In the listing that follows, give every line again exactly and omit the pictures.

---- Given data

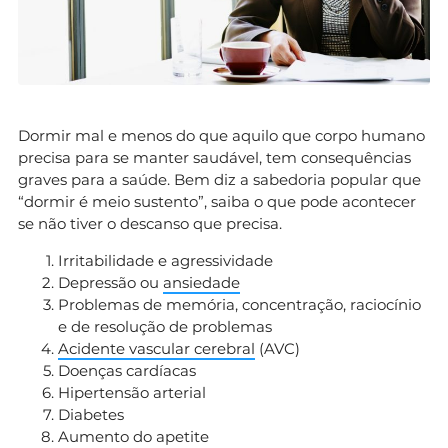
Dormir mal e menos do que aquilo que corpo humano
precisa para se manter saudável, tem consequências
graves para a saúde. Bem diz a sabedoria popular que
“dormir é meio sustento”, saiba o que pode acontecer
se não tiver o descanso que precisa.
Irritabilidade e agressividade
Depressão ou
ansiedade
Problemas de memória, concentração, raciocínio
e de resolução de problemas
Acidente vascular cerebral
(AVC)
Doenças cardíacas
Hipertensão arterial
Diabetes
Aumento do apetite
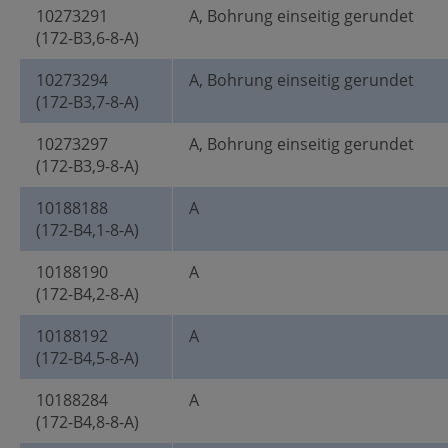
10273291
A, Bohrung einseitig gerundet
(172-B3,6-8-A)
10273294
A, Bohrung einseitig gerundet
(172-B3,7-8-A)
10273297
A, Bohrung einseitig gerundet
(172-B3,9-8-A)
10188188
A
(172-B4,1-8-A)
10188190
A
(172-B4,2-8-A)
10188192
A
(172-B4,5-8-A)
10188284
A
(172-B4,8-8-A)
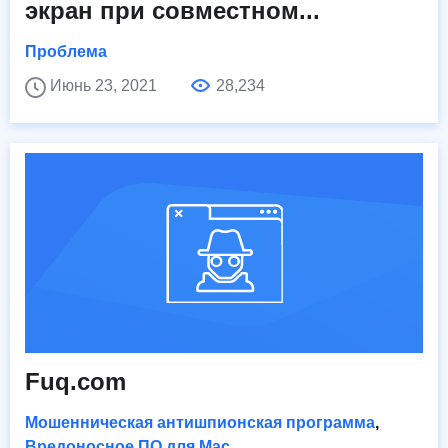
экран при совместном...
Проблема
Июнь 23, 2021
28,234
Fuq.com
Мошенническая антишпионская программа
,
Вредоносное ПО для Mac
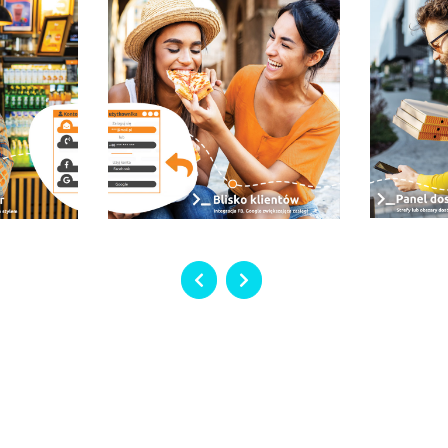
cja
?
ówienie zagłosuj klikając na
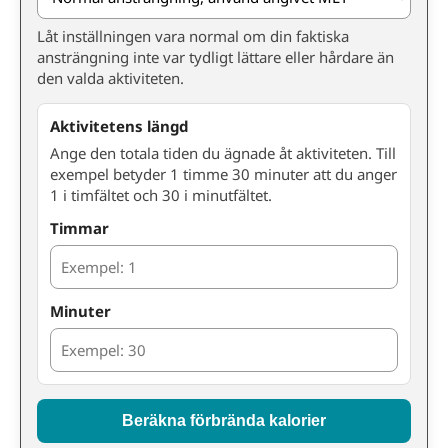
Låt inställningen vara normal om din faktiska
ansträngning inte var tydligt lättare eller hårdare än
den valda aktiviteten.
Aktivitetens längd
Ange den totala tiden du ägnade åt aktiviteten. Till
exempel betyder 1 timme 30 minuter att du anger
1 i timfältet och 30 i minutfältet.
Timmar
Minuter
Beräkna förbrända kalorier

--------

(Written solution):
Dormir mal e menos do que aquilo que corpo humano
precisa para se manter saudável, tem consequências
graves para a saúde. Bem diz a sabedoria popular que
“dormir é meio sustento”, saiba o que pode acontecer
se não tiver o descanso que precisa.
Irritabilidade e agressividade
Depressão ou
ansiedade
Problemas de memória, concentração, raciocínio
e de resolução de problemas
Acidente vascular cerebral
(AVC)
Doenças cardíacas
Hipertensão arterial
Diabetes
Aumento do apetite
10273291
A, Bohrung einseitig gerundet
(172-B3,6-8-A)
10273294
A, Bohrung einseitig gerundet
(172-B3,7-8-A)
10273297
A, Bohrung einseitig gerundet
(172-B3,9-8-A)
10188188
A
(172-B4,1-8-A)
10188190
A
(172-B4,2-8-A)
10188192
A
(172-B4,5-8-A)
10188284
A
(172-B4,8-8-A)
экран при совместном...
Проблема
Июнь 23, 2021
28,234
Fuq.com
Мошенническая антишпионская программа
,
Вредоносное ПО для Mac
cja
?
ówienie zagłosuj klikając na
Låt inställningen vara normal om din faktiska
ansträngning inte var tydligt lättare eller hårdare än
den valda aktiviteten.
Aktivitetens längd
Ange den totala tiden du ägnade åt aktiviteten. Till
exempel betyder 1 timme 30 minuter att du anger
1 i timfältet och 30 i minutfältet.
Timmar
Minuter
Beräkna förbrända kalorier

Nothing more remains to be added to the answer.